### Your assignment
Reproduce the entries beneath exactly, without their images.

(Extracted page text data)
● ● ● ● ● ● ●

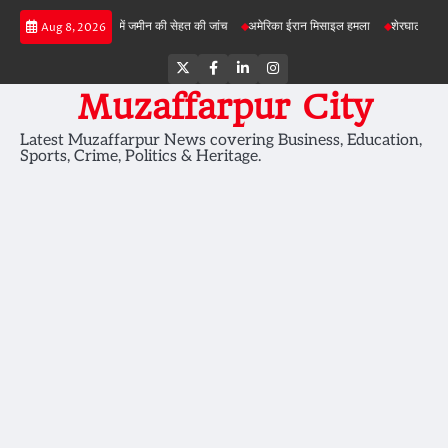
Skip
बड़ी परियोजनाओं में जमीन की सेहत की जांच
अमेरिका ईरान मिसाइल हमला
शेरघाटी छात्रा दुष्कर्म म
Aug 8, 2026
to
content
Twitter
Facebook
LinkedIn
Instagram
Muzaffarpur City
Latest Muzaffarpur News covering Business, Education,
Sports, Crime, Politics & Heritage.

● ● ● ● ● ● ●

### Task result
Skip
बड़ी परियोजनाओं में जमीन की सेहत की जांच
अमेरिका ईरान मिसाइल हमला
शेरघाटी छात्रा दुष्कर्म म
Aug 8, 2026
to
content
Twitter
Facebook
LinkedIn
Instagram
Muzaffarpur City
Latest Muzaffarpur News covering Business, Education,
Sports, Crime, Politics & Heritage.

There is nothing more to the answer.